::: SOURCE RECORDS

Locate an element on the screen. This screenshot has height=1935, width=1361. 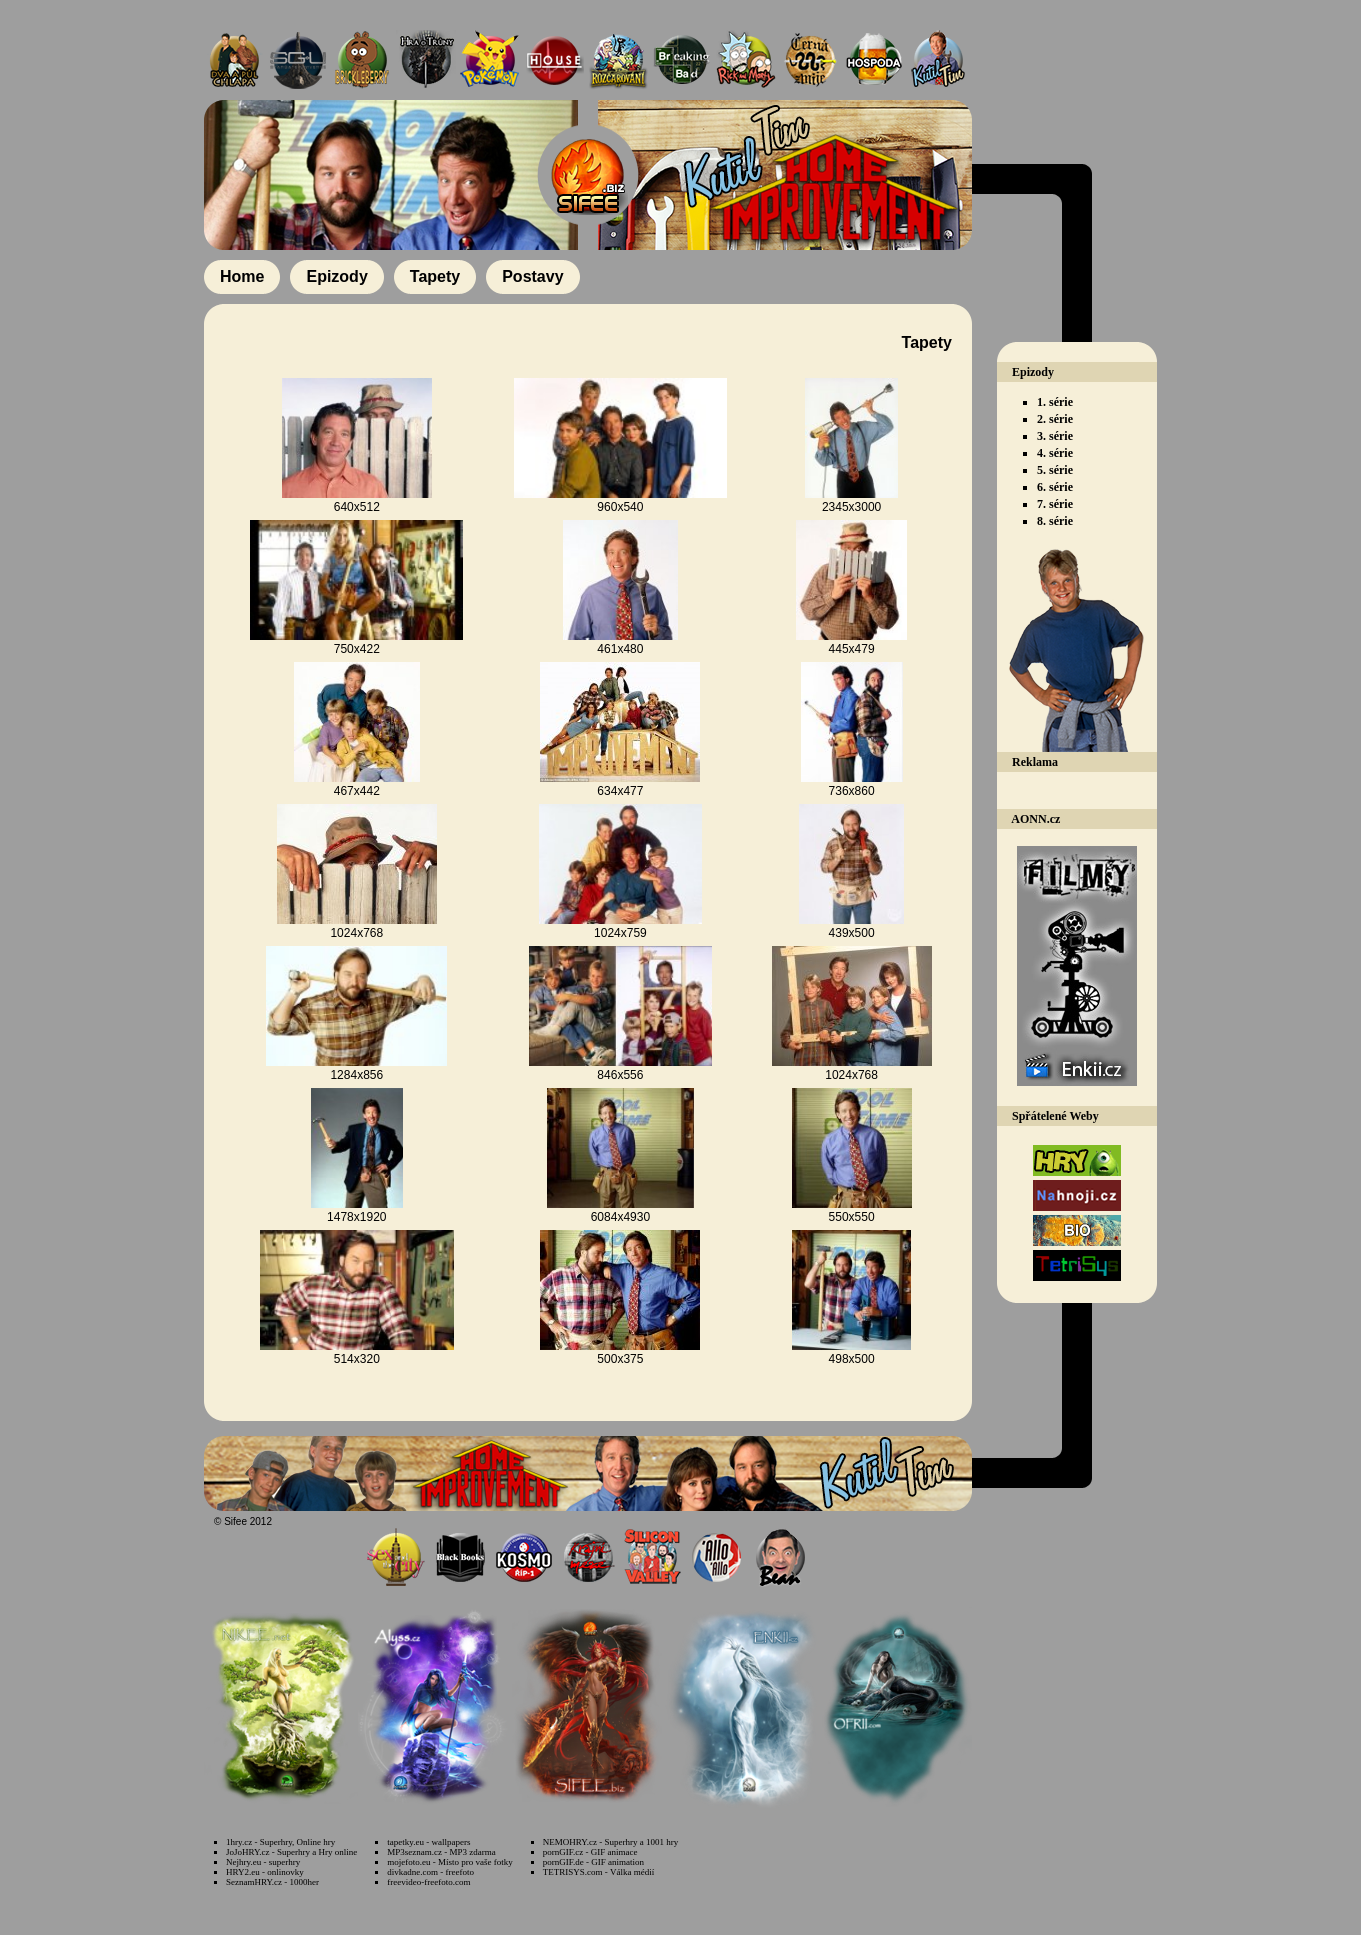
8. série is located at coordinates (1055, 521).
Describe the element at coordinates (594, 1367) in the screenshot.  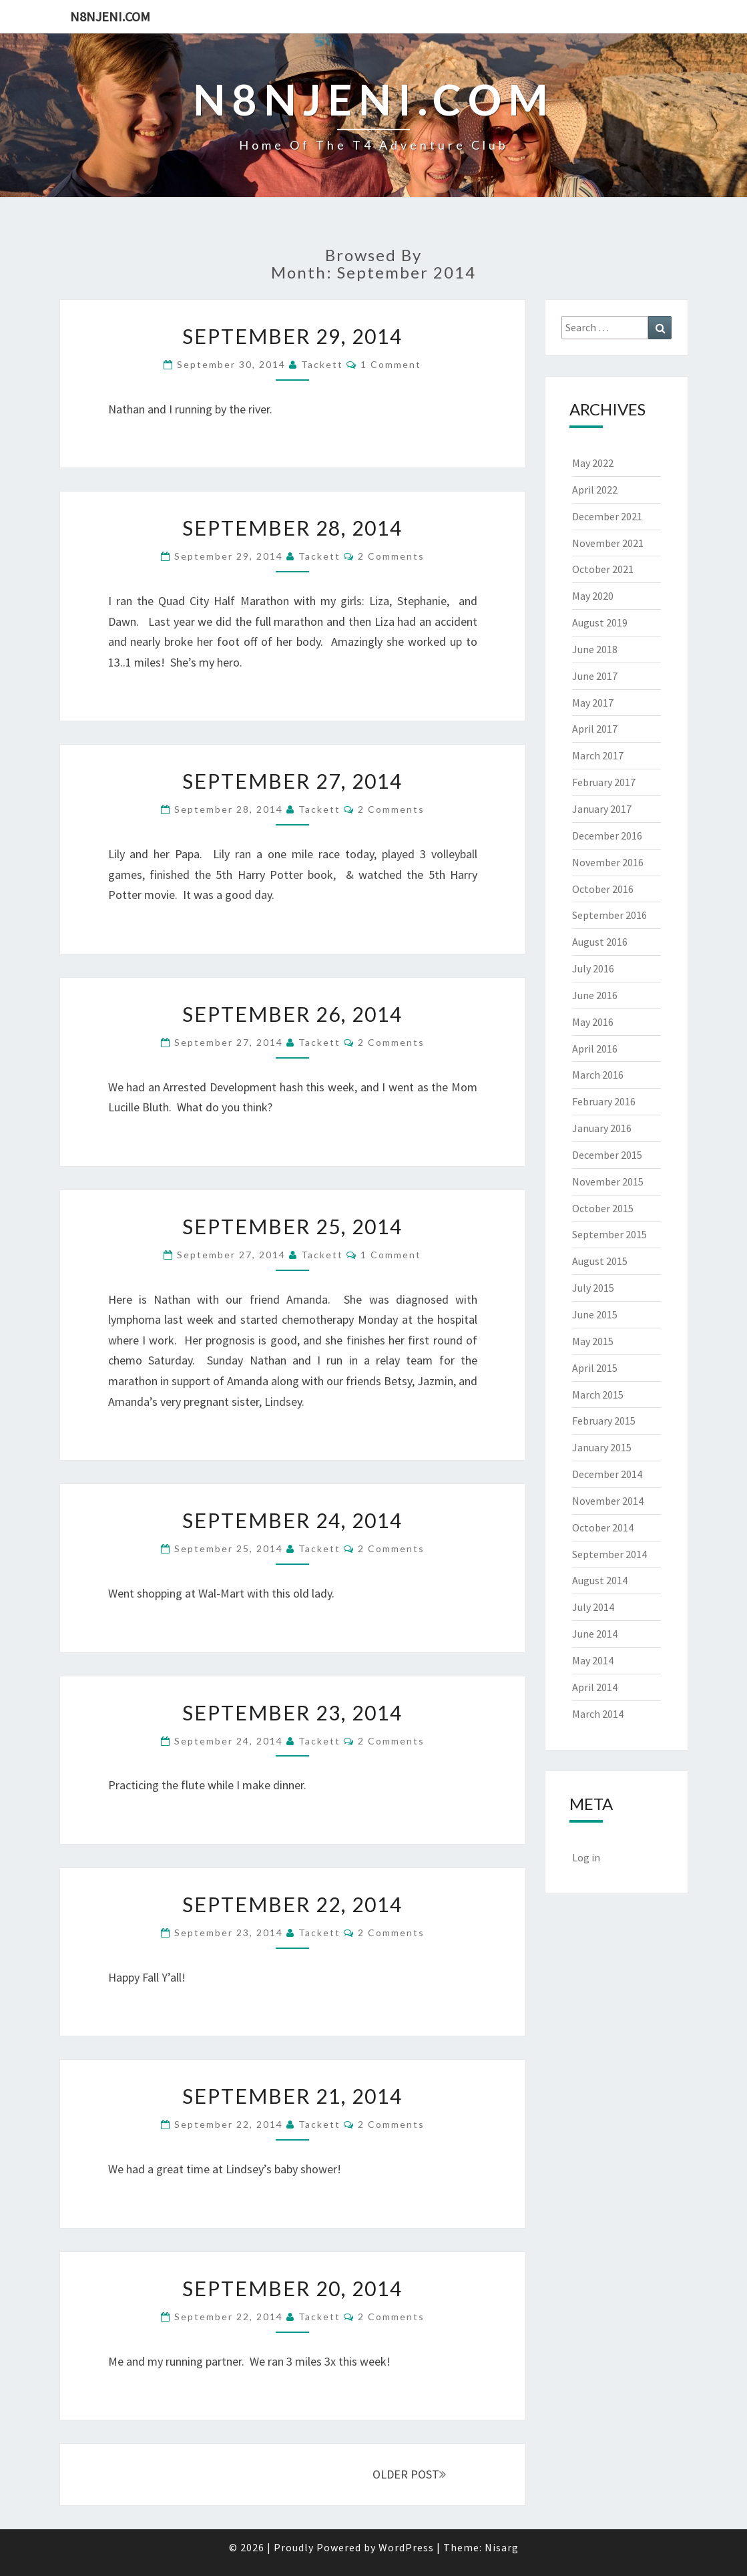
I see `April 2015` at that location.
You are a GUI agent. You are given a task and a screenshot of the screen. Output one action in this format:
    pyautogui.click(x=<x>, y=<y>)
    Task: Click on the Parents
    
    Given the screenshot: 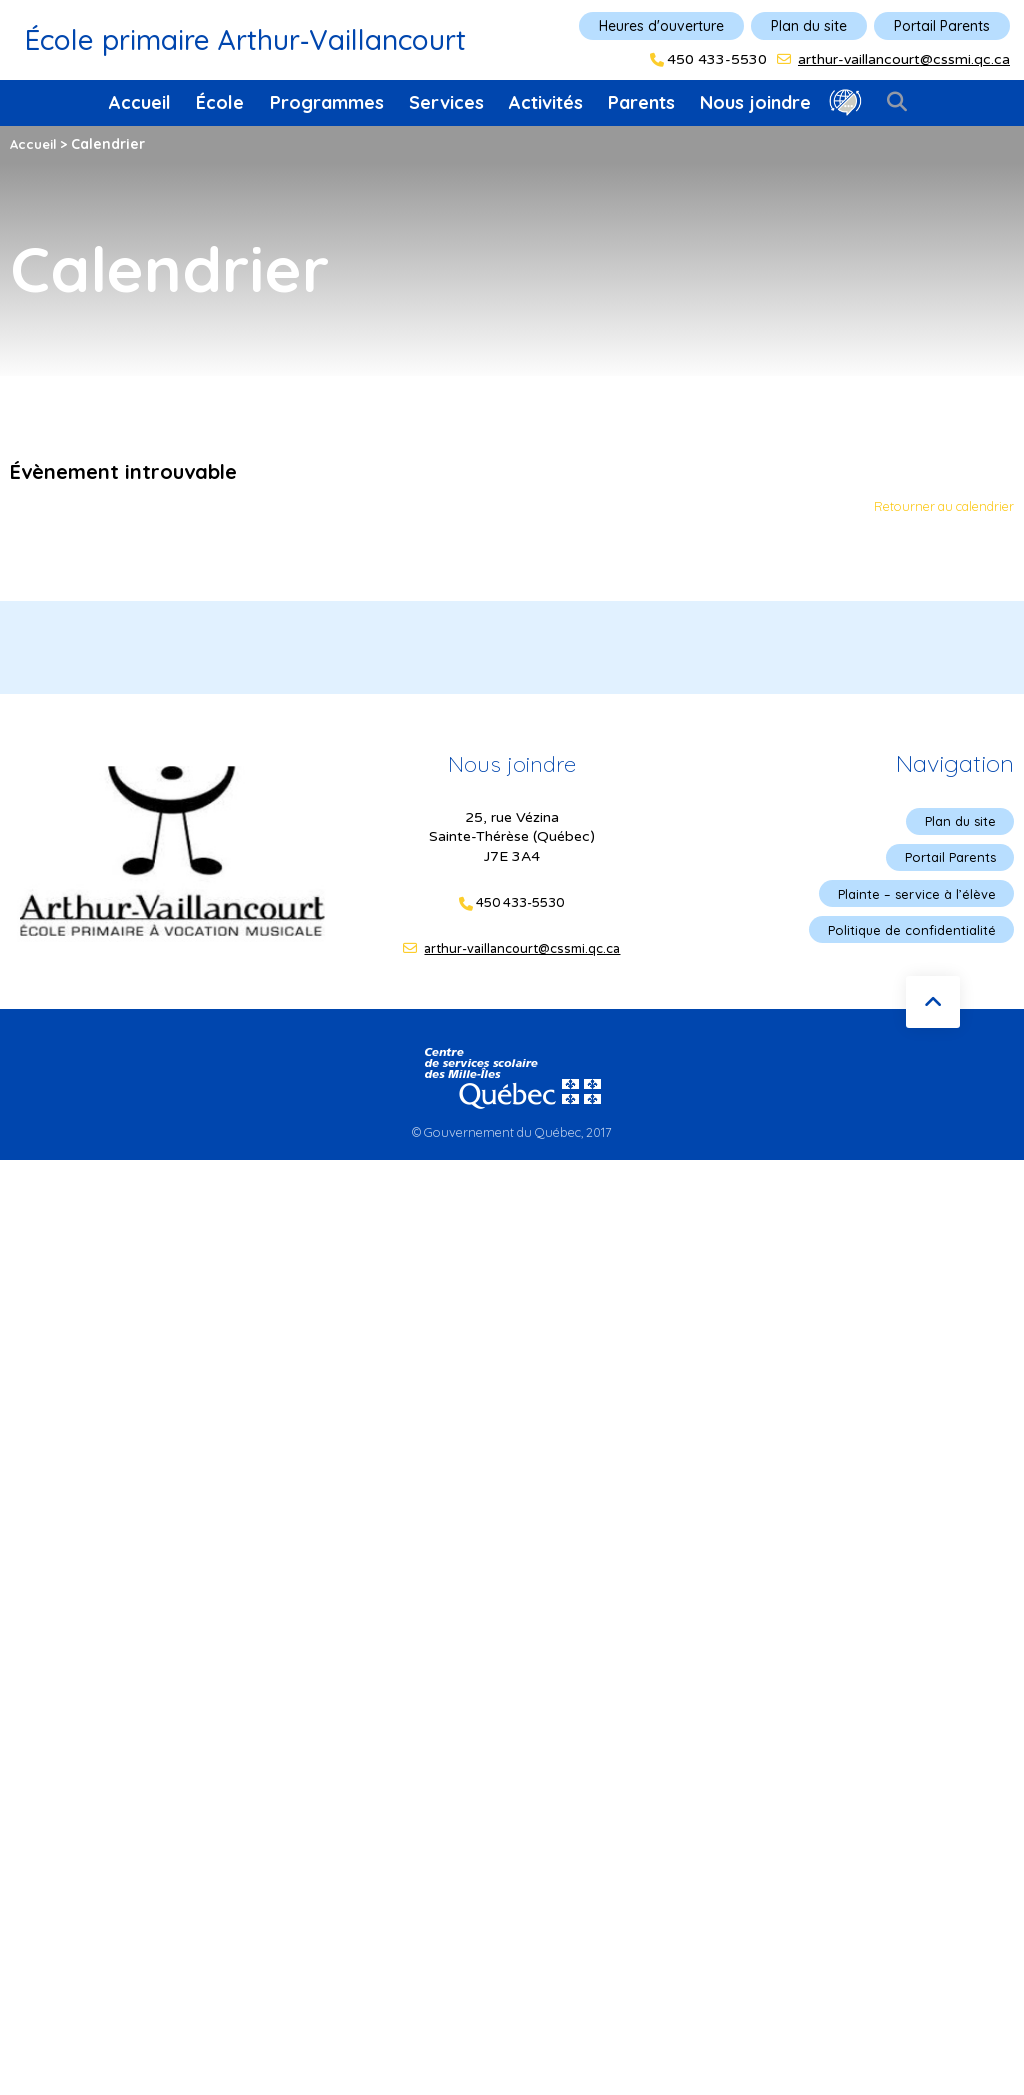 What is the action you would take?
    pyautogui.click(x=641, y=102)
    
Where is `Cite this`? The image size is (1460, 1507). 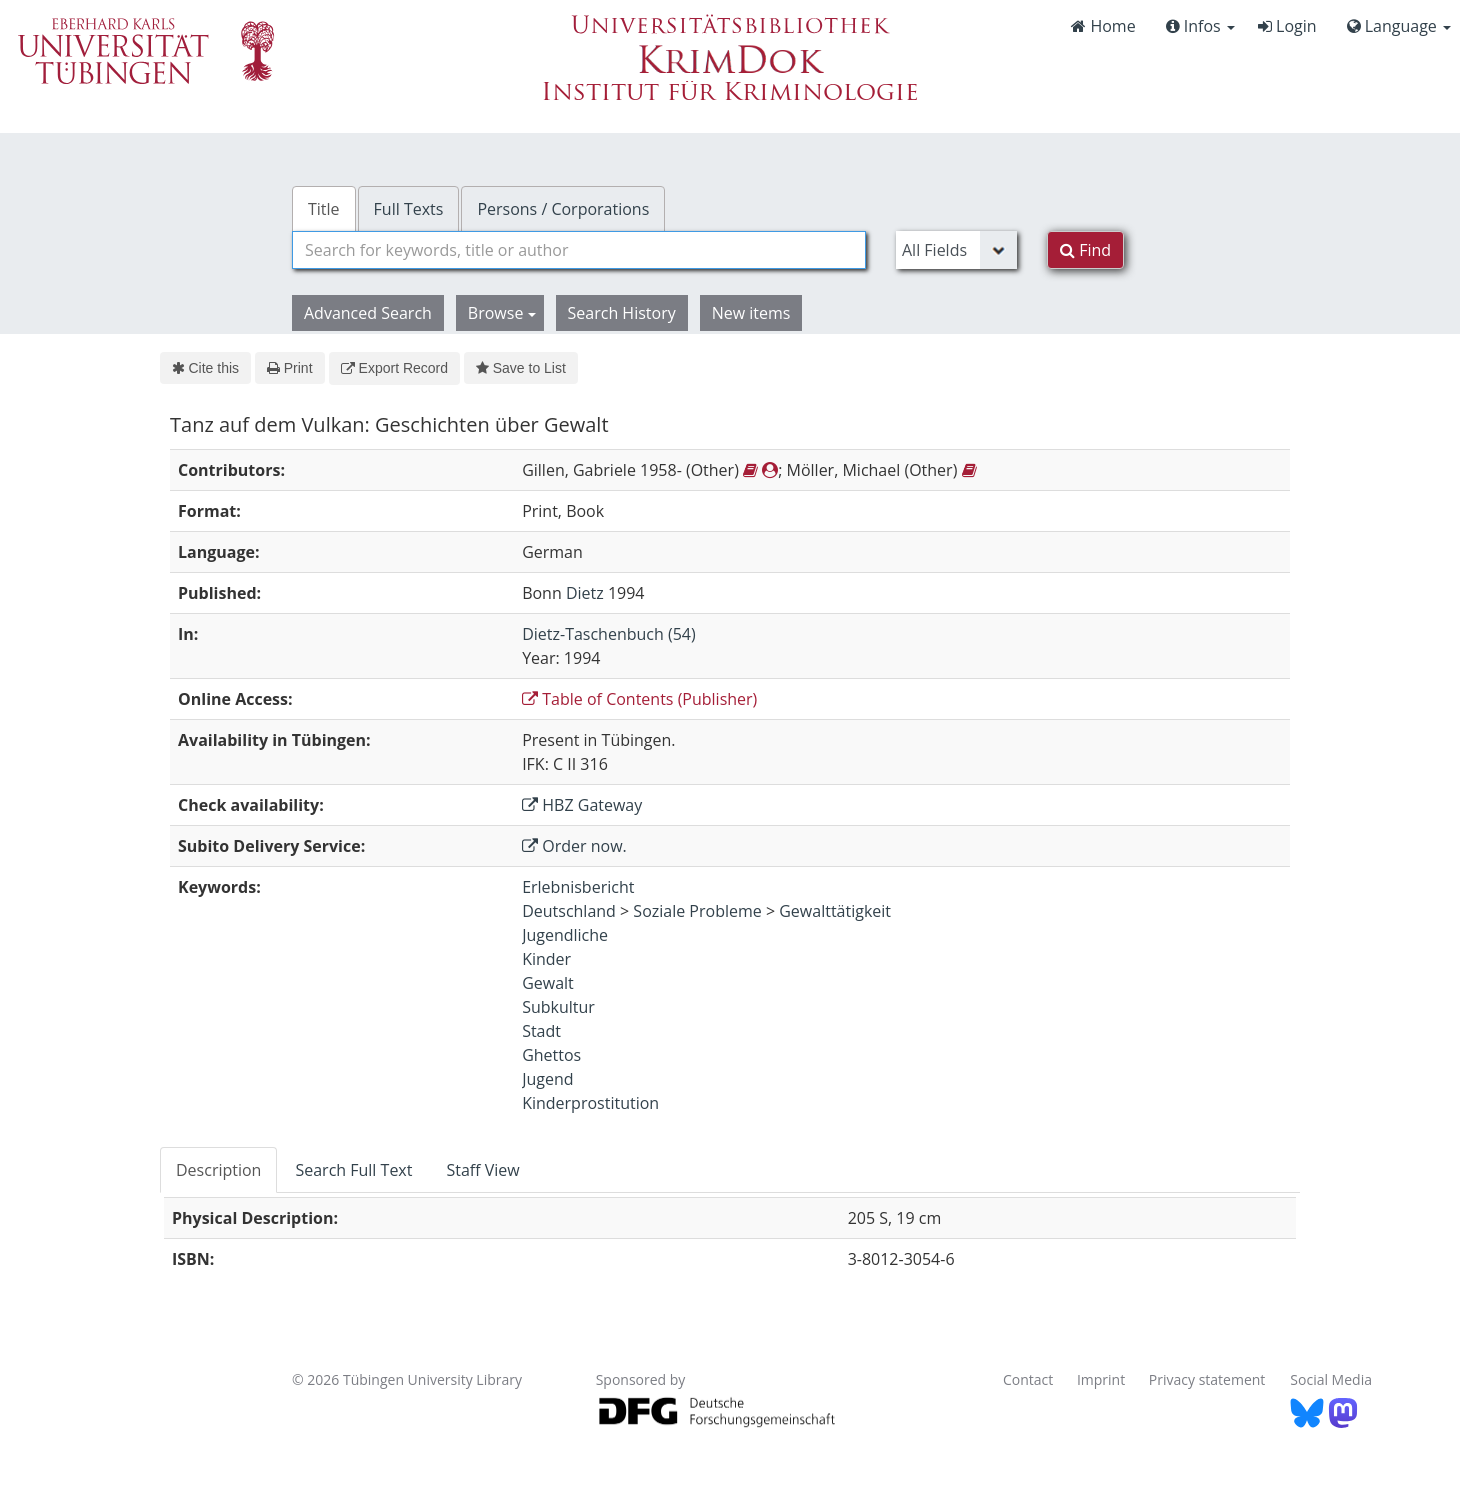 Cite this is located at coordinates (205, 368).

::::::

WHAT THIS TASK INVOLVES: Give back the exact lines above, running from the one that has "Describe the element" through the one that has "Task: Click on the Parents", with nothing added and no pictures.

ANSWER TO THE EXERCISE:
Describe the element at coordinates (594, 1367) in the screenshot.  
I see `April 2015` at that location.
You are a GUI agent. You are given a task and a screenshot of the screen. Output one action in this format:
    pyautogui.click(x=<x>, y=<y>)
    Task: Click on the Parents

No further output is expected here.